** Il fallait passer un sérieux coup de balai dans les couloirs et sur le floor à Wall Street après la bruyante surboum de jeudi et vendredi derniers. Les gérants s’y emploient depuis lundi avec un zèle réjouissant, faisant le ménage dans les portefeuilles, toilettant leurs stratégies de couverture — amputées par la suppression des ventes à découvert — et lustrant les valeurs qui leur semblent les plus défensives.
Adeptes du tri sélectif, ils n’oublieront pas en repartant de sortir les poubelles remplies de déchets obligataires toxiques. La Fed et le Trésor US se sont engagés à leur en racheter le contenu à un prix "correct".

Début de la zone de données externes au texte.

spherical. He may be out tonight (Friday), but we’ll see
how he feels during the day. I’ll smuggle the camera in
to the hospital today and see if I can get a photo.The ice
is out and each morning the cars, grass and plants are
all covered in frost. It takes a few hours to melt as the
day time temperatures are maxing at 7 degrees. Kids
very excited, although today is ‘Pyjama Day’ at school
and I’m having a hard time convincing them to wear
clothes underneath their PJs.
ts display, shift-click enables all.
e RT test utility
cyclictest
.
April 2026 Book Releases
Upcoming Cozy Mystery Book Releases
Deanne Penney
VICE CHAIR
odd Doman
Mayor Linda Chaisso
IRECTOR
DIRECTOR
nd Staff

Mais personne, et même pas le Congrès américain, n’a aujourd’hui la moindre idée de ce que valent les créances en train de pourrir et de fermenter au fond des portefeuilles. Des portefeuilles farcis d’ABS, de CDO et autres RMBS "collatérilisés". Si vous ne savez pas encore ce que ces acronymes recouvrent, sachez que ceux qui les détiennent pourraient difficilement vous expliquer à quoi cela correspond en termes intelligibles… et encore moins ce que cela vaut !

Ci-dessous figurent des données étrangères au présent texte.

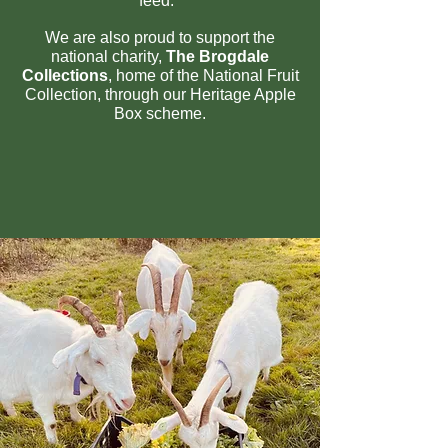
feed.
We are also proud to support the
national ch
arity,
The Brogdale
Collections
, home of the National Fruit
Collection, through our Heritage Apple
Box scheme.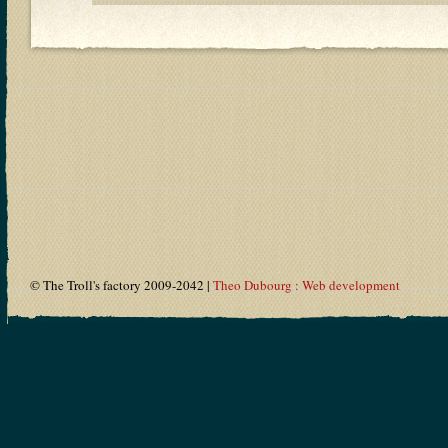
© The Troll's factory 2009-2042 |
Theo Dubourg : Web development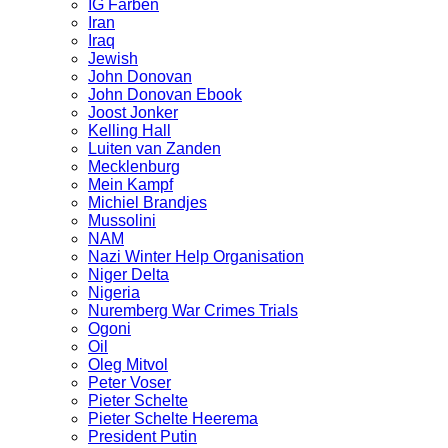
IG Farben
Iran
Iraq
Jewish
John Donovan
John Donovan Ebook
Joost Jonker
Kelling Hall
Luiten van Zanden
Mecklenburg
Mein Kampf
Michiel Brandjes
Mussolini
NAM
Nazi Winter Help Organisation
Niger Delta
Nigeria
Nuremberg War Crimes Trials
Ogoni
Oil
Oleg Mitvol
Peter Voser
Pieter Schelte
Pieter Schelte Heerema
President Putin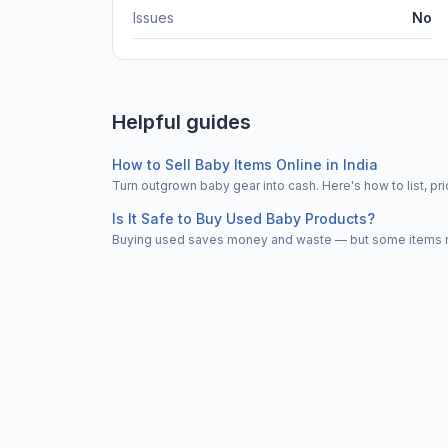
Issues
No
Helpful guides
How to Sell Baby Items Online in India
Turn outgrown baby gear into cash. Here's how to list, 
Is It Safe to Buy Used Baby Products?
Buying used saves money and waste — but some items nee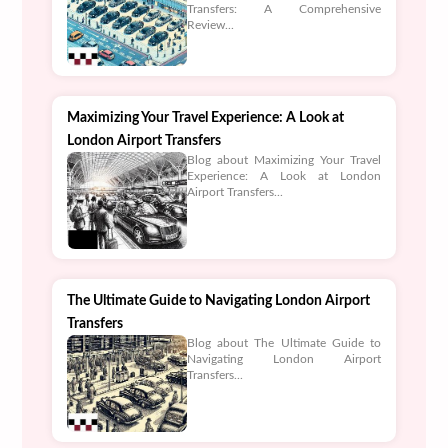
Transfers: A Comprehensive
Review...
Maximizing Your Travel Experience: A Look at
London Airport Transfers
Blog about Maximizing Your Travel
Experience: A Look at London
Airport Transfers...
The Ultimate Guide to Navigating London Airport
Transfers
Blog about The Ultimate Guide to
Navigating London Airport
Transfers...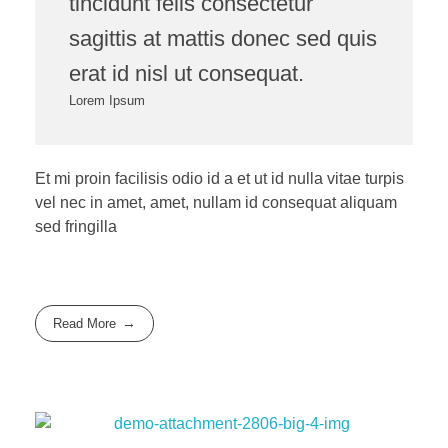
tincidunt felis consectetur
sagittis at mattis donec sed quis
erat id nisl ut consequat.
Lorem Ipsum
Et mi proin facilisis odio id a et ut id nulla vitae turpis
vel nec in amet, amet, nullam id consequat aliquam
sed fringilla
Read More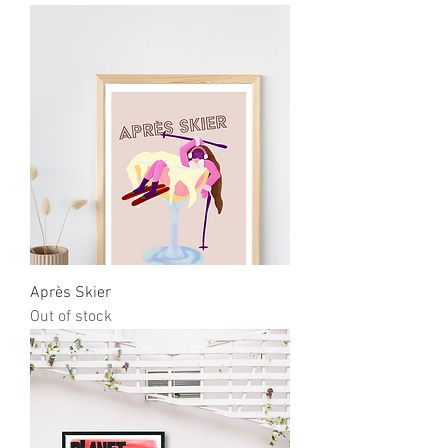
Après Skier
Out of stock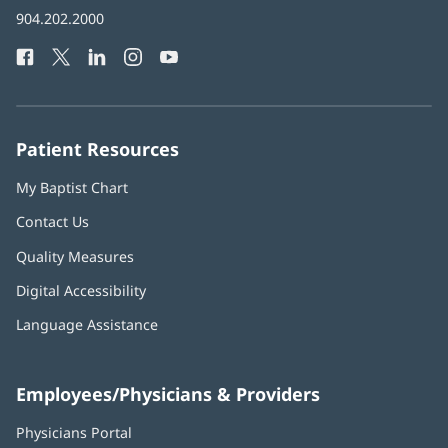
in
Baptist
904.202.2000
new
Health
window)
Facebook
(opens
Twitter
(opens
LinkedIn
(opens
Instagram
(opens
YouTube
(opens
Phone
in
in
in
in
in
Number:
new
new
new
new
new
window)
window)
window)
window)
window)
Patient Resources
My Baptist Chart
Contact Us
Quality Measures
Digital Accessibility
Language Assistance
Employees/Physicians & Providers
Physicians Portal
(opens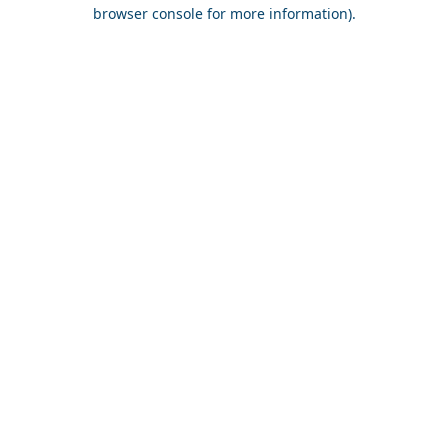
browser console for more information).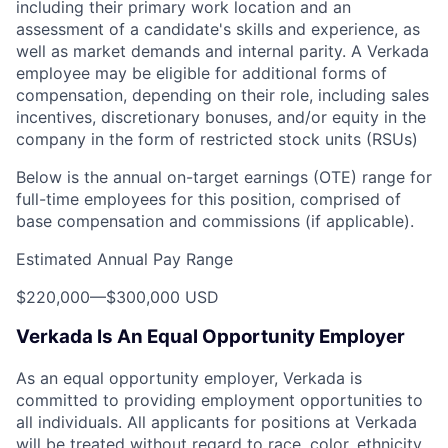
including their primary work location and an
assessment of a candidate's skills and experience, as
well as market demands and internal parity. A Verkada
employee may be eligible for additional forms of
compensation, depending on their role, including sales
incentives, discretionary bonuses, and/or equity in the
company in the form of restricted stock units (RSUs)
Below is the annual on-target earnings (OTE) range for
full-time employees for this position, comprised of
base compensation and commissions (if applicable).
Estimated Annual Pay Range
$220,000
—
$300,000 USD
Verkada Is An Equal Opportunity Employer
As an equal opportunity employer, Verkada is
committed to providing employment opportunities to
all individuals. All applicants for positions at Verkada
will be treated without regard to race, color, ethnicity,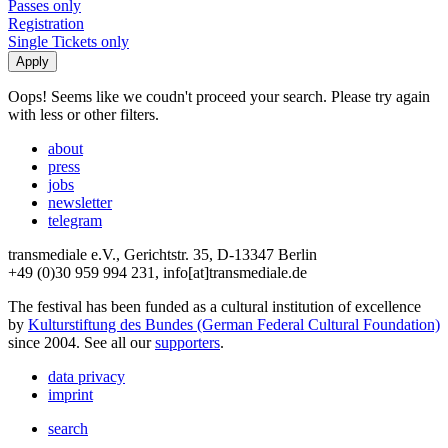
Passes only
Registration
Single Tickets only
Oops! Seems like we coudn't proceed your search. Please try again
with less or other filters.
about
press
jobs
newsletter
telegram
transmediale e.V., Gerichtstr. 35, D-13347 Berlin
+49 (0)30 959 994 231, info[at]transmediale.de
The festival has been funded as a cultural institution of excellence
by
Kulturstiftung des Bundes (German Federal Cultural Foundation)
since 2004. See all our
supporters
.
data privacy
imprint
search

Le patron de la Fed et le secrétaire au Trésor mettent l’accent sur le "caractère d’urgence" de la mise en place d’un fonds de defeasance. Les paris sont ouverts sur l’épaisseur de l’enveloppe adéquate : 1 000, 2 000 milliards de dollars… ou plus ? A votre bon coeur chers contribuables américains… Cependant, nombre de sénateurs influents du Congrès, démocrates comme républicains, estiment que le plan dévoilé jeudi dernier ne marchera pas en l’état.

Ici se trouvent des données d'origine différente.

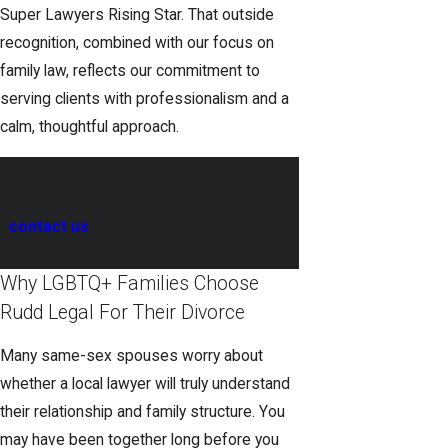
Super Lawyers Rising Star. That outside
recognition, combined with our focus on
family law, reflects our commitment to
serving clients with professionalism and a
calm, thoughtful approach.
Protect your rights and future during
your separation. Call
(833) 372-0569
or
contact us
to talk with a skilled same-
sex divorce attorney in Prosper today.
Why LGBTQ+ Families Choose
Rudd Legal For Their Divorce
Many same-sex spouses worry about
whether a local lawyer will truly understand
their relationship and family structure. You
may have been together long before you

Et ce pressentiment est d’autant plus fondé que si une structure ad hoc était mise sur pied aux Etats-Unis pour faire l’inventaire et le chiffrage des actifs toxiques, le décompte s’arrêterait aux créances détenues en propre par les organismes financiers installés sur le sol américain. Ainsi, des milliers de milliards de dollars d’engagements à terme conclus avec des contreparties basées dans des paradis fiscaux resteraient totalement inaccessibles à toute forme d’investigation.
Limiter le grand ménage aux seules banques ayant pignon sur rue à Wall Street ne résoudrait que la moitié du problème — en étant optimiste. De nombreuses voix, et parmi les plus éminentes, s’élèvent pour réclamer plus de transparence. Mais aux Bermudes ou aux îles Caïman, la seule chose qui soit transparente, c’est l’eau des lagons et les cocktails à base de rhum ou de vodka — après tout, les milliardaires russes ont droit eux aussi à se désaltérer sans renoncer à leurs bonnes habitudes, même à 12 000 km de Moscou.
** Même en imaginant que le contribuable américain, européen ou chinois sauve les pauvres banques de l’Oncle Sam dans le besoin, cela redonnera-t-il un coup de fouet à la consommation outre-Atlantique ? Il est permis d’en douter. Le premier à le faire c’est Ben Bernanke et il l’a encore réaffirmé hier : la toile de fond macroéconomique est des plus sombre.
Il se montre "très inquiet" au sujet des risques de ralentissement de l’activité et de contagion de la crise financière à la sphère économique. Il rejetait encore fermement cette hypothèse un an auparavant ! Il souligne cependant, qu’à sa grande surprise, la contamination se propage très lentement au sein de l’économie réelle — il y en aurait donc une irréelle ? Et il se réjouit de constater que la consommation résiste encore à l’entame du second semestre 2008.
Si les raisons d’un tel miracle lui échappent, vous n’auriez aucun mal à lui rafraîchir la mémoire : aurait-il oublié les 140 milliards de dollars généreusement distribués par le fisc américain au printemps dernier ?
Cet argent a certainement contribué à payer des millions de pleins d’essence (à 4 $ le gallon) et à permettre aux contribuables de ressortir de chez Wal-Mart avec des caddies correctement remplis. Mais cette manne providentielle n’a en rien contribué à soutenir le secteur immobilier qui est pourtant l’origine désignée de tous les maux de l’Amérique.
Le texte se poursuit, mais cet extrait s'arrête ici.